Towards a Real-time Measure of the Perception of Anthropomorphism in
Human-robot Interaction
- URL: http://arxiv.org/abs/2201.09595v1
- Date: Mon, 24 Jan 2022 11:10:37 GMT
- Title: Towards a Real-time Measure of the Perception of Anthropomorphism in
Human-robot Interaction
- Authors: Maria Tsfasman, Avinash Saravanan, Dekel Viner, Daan Goslinga, Sarah
de Wolf, Chirag Raman, Catholijn M. Jonker, Catharine Oertel
- Abstract summary: We conducted an online human-robot interaction experiment in an educational use-case scenario.
43 English-speaking participants took part in the study.
We found that the degree of subjective and objective perception of anthropomorphism positively correlates with acoustic-prosodic entrainment.

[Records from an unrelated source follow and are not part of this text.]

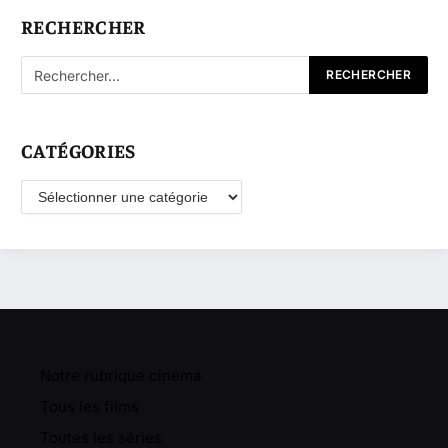
RECHERCHER
CATÉGORIES
Catégories
Notre rubrique cinema
Tous les films
Toutes les séries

- Score: 5.112850258732114
- License: http://creativecommons.org/licenses/by/4.0/
- Abstract: How human-like do conversational robots need to look to enable long-term
human-robot conversation? One essential aspect of long-term interaction is a
human's ability to adapt to the varying degrees of a conversational partner's
engagement and emotions. Prosodically, this can be achieved through
(dis)entrainment. While speech-synthesis has been a limiting factor for many
years, restrictions in this regard are increasingly mitigated. These
advancements now emphasise the importance of studying the effect of robot
embodiment on human entrainment. In this study, we conducted a between-subjects
online human-robot interaction experiment in an educational use-case scenario
where a tutor was either embodied through a human or a robot face. 43
English-speaking participants took part in the study for whom we analysed the
degree of acoustic-prosodic entrainment to the human or robot face,
respectively. We found that the degree of subjective and objective perception
of anthropomorphism positively correlates with acoustic-prosodic entrainment.